According to Mr Selby, FANUC’s approach to supplying automation and robotic systems, whatever the situation, is ultimately a collaboration between themselves, other manufacturing equipment suppliers, and the end user to get the best workable solution.
“We support many machine tool brands to ensure the right solution is offered based upon the needs of the customer. We find that solution from determining throughputs, machining cycle time, space and complexity of product. This analysis provides an idea on the levels of flexibility the customer needs and ultimately effects what we offer and through what means, whether that’s the machine tool dealer, machine builder or directly through us or one of our partners. I would add that machine tool dealers or builders who can offer the latest automation solutions are going to be better placed to sell their machines in future.”
So, what is Mr Selby’s answer to the age-old question; do robots create more or less jobs?
“Definitely more; most companies looking to introduce robots are also seeking to employ a younger workforce, and that younger workforce do not want jobs where they are just loading machine tools.
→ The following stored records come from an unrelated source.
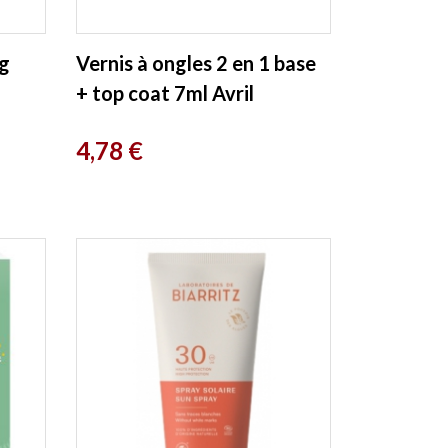
ng
Vernis à ongles 2 en 1 base
+ top coat 7ml Avril
Prix
4,78 €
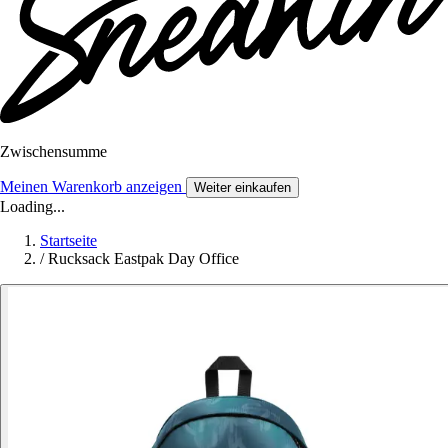
Zwischensumme
Meinen Warenkorb anzeigen
Weiter einkaufen
Loading...
Startseite
/
Rucksack Eastpak Day Office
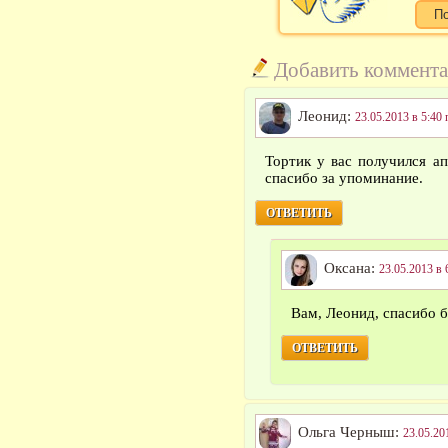
Добавить коммент
Леонид:
23.05.2013 в 5:40 
Тортик у вас получился а
спасибо за упоминание.
ОТВЕТИТЬ
Оксана:
23.05.2013 в 
Вам, Леонид, спасибо 
ОТВЕТИТЬ
Ольга Черныш:
23.05.20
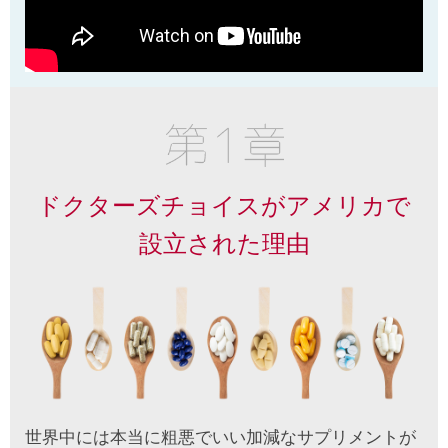
ドクターズチョイスがアメリカで
設立された理由
世界中には本当に粗悪でいい加減なサプリメントが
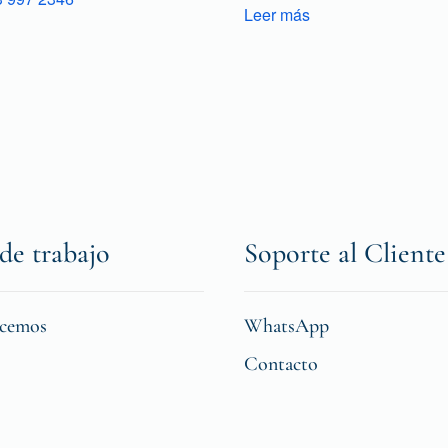
Leer más
de trabajo
Soporte al Cliente
icemos
WhatsApp
Contacto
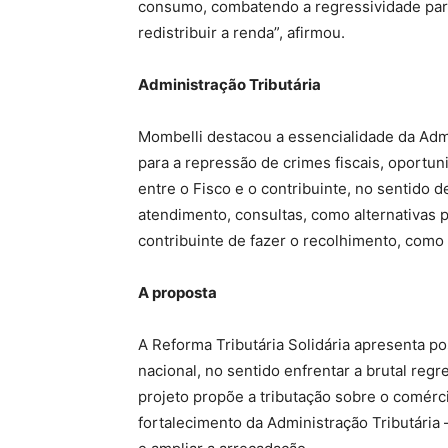
consumo, combatendo a regressividade pa
redistribuir a renda”, afirmou.
Administração Tributária
Mombelli destacou a essencialidade da Admi
para a repressão de crimes fiscais, oportu
entre o Fisco e o contribuinte, no sentido 
atendimento, consultas, como alternativas p
contribuinte de fazer o recolhimento, como
A proposta
A Reforma Tributária Solidária apresenta po
nacional, no sentido enfrentar a brutal regr
projeto propõe a tributação sobre o comércio
fortalecimento da Administração Tributária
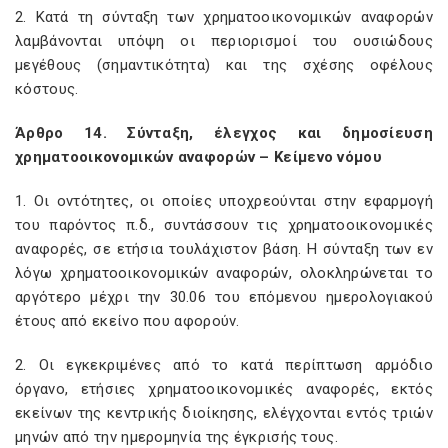
2. Κατά τη σύνταξη των χρηματοοικονομικών αναφορών
λαμβάνονται υπόψη οι περιορισμοί του ουσιώδους
μεγέθους (σημαντικότητα) και της σχέσης οφέλους
κόστους.
Άρθρο 14. Σύνταξη, έλεγχος και δημοσίευση
χρηματοοικονομικών αναφορών – Κείμενο νόμου
1. Οι οντότητες, οι οποίες υποχρεούνται στην εφαρμογή
του παρόντος π.δ., συντάσσουν τις χρηματοοικονομικές
αναφορές, σε ετήσια τουλάχιστον βάση. Η σύνταξη των εν
λόγω χρηματοοικονομικών αναφορών, ολοκληρώνεται το
αργότερο μέχρι την 30.06 του επόμενου ημερολογιακού
έτους από εκείνο που αφορούν.
2. Οι εγκεκριμένες από το κατά περίπτωση αρμόδιο
όργανο, ετήσιες χρηματοοικονομικές αναφορές, εκτός
εκείνων της κεντρικής διοίκησης, ελέγχονται εντός τριών
μηνών από την ημερομηνία της έγκρισής τους.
They want more in their future careers which means using modern engineering skills such as programming and supporting higher level devices such as robots and the latest CNC machines tools.
“The nature of new engineering employees is changing. They are being taught how to use CAD/CAM software, rather than using older methods of programming, how to automatically inspect components inside and outside of the machine, and how simulation can be used to optimise processes and increase throughput.”
And FANUC UK itself is looking to change in order to increase automation and robotic implementation.
“We need to be more proactive and find different ways to approach customers, and then educate them in how our new technologies can support their growth and increase efficiencies,” Mr Selby concludes.
“That’s the situation we find ourselves in now, generally trying alongside other key UK stakeholders to increase the awareness of how important automation is and will be going forward. In the end a strong UK manufacturing industry is good for everyone, and should they choose FANUC then all the better!”